From humble beginnings as a short film, to an art exhibition in almost two decades, it wasn’t until Pattinson’s third feature that he truly established himself as a major talent. Starring Kate Winslet and James Buckley, the film is based on Shakespeare’s Much Ado About Nothing, but expands on the story by introducing Sophia, a feisty and independent-minded waitress played by Winslet. When Sophia accidentally spills coffee on William Conrad, an out-of-work novelist (Buckley) who frequents her café, she is forced to make amends not only with Conrad, but also with her best friend, Gail, a wannabe writer who has long been obsessed with Conrad. The trio’s stories about love, loss, and heartbreak bring fresh and moving perspectives to a Shakespearean classic. While Winslet garnered critical praise for her performance and made the film arguably one of her most memorable roles to date, it was Buckley’s portrayal of cynical writer William Conrad, which won him an Academy Award for Best Supporting Actor, that brought the character to life. It was an impressive performance that established him as a leading man in Hollywood and made him a household name in Britain. From that point on, he would go on to appear in nearly every major British-made film throughout the ‘90s and into the next century.
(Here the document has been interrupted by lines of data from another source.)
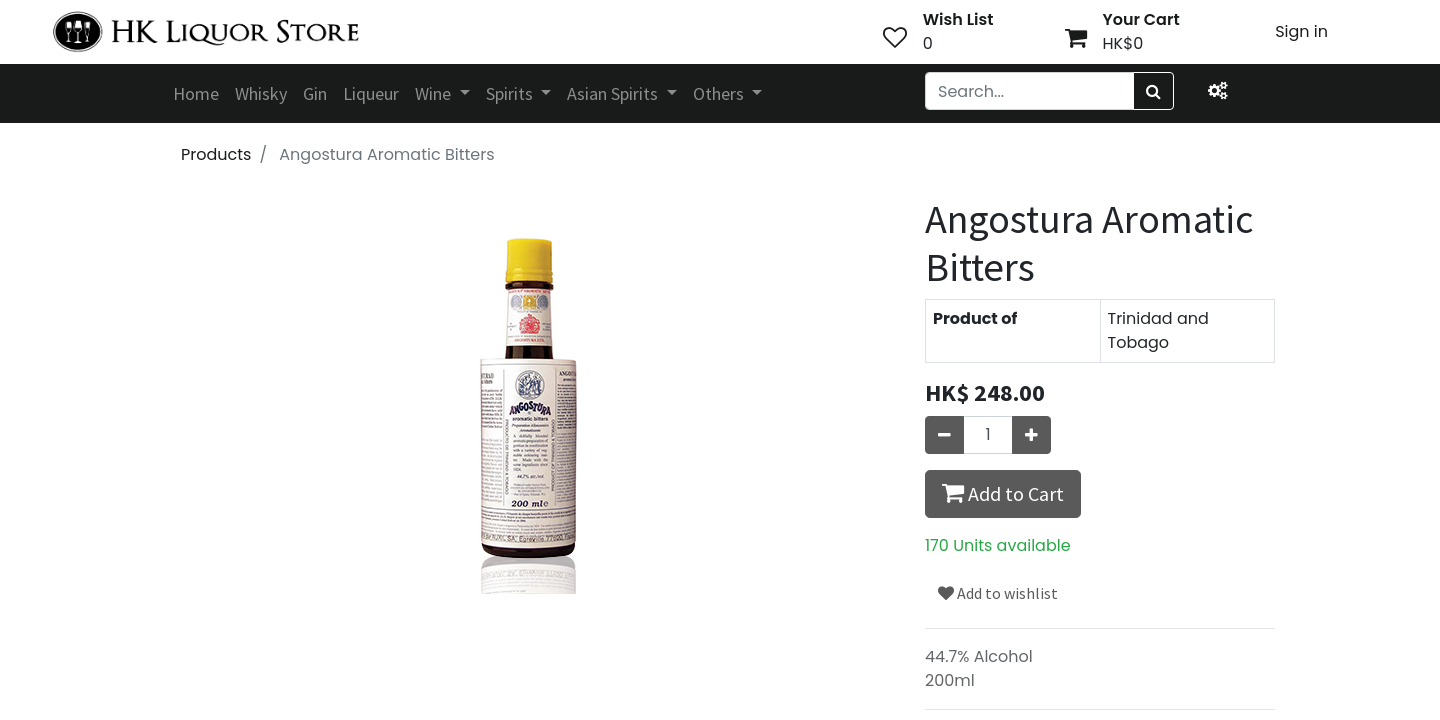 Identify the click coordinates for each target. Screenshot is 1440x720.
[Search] (1153, 91)
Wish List (958, 19)
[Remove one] (944, 435)
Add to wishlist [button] (998, 593)
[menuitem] (196, 93)
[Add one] (1031, 435)
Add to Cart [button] (1003, 493)
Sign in (1301, 31)
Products (216, 154)
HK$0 (1123, 43)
Aside from Shakespeare, Buckley’s films usually revolved around male-female relationships, with characters that often felt like caricatures of the ‘establishment’. While his films often tackled serious issues, Buckley was also a comedy writer and director who made numerous films about male-female relationships, finding humour in the awkward interactions and contradictions that these relationships inevitably produced. He is most famous for writing and directing the 1995 comedy classic, The Man Who Loved Seagulls, which won Rickman an Academy Award for Best Supporting Actor and established him as one of Britain’s greatest living actors. Buckley also wrote and directed the acclaimed 2006 film, Boom!, a dark comedy about the 2004 Indian Ocean tsunami that devastated parts of Southeast Asia. It is considered to be one of the greatest films of the 21st century and won numerous awards, including the Academy Award for Best Foreign Language Film. Although he rarely spoke about his personal life, it was reported in 2012 that Buckley had quietly ended his 59-year marriage that same year. He died in 2013 at the age of 92.
Out of Sight
Pattinson followed up Romantic with Out of Sight, another romantic comedy about love and loss, starring Kate Winslet and Jim Belushi. Much like his previous film, Out of Sight is based on a Shakespeare play, this time around it is Hamlet. In the film, a reclusive and melancholic writer (Belushi) hides out in an apartment above a Brooklyn coffee shop that he secretly runs. The film also stars Diane Lane, Leonardo DiCaprio, and Marisa Tomei. Winslet starred in both of Pattinson’s previous films, but she is not involved in this latest project, instead lending her talent as an actor for the film. The film received mixed reviews and underperformed at the box office, grossing just £6.8 million (US$9.1 million) on its opening weekend in the United Kingdom. While it did enjoy an international release, it did not perform well in Japan, where it was not released until after its North American premiere. It was the final film that Belushi would make before his death in 2010. After his passing, Winslet said that she would not work with Pattinson again, insisting that she would rather “break a leg” than collaborate with him, and that his humor did not translate well to the big screen.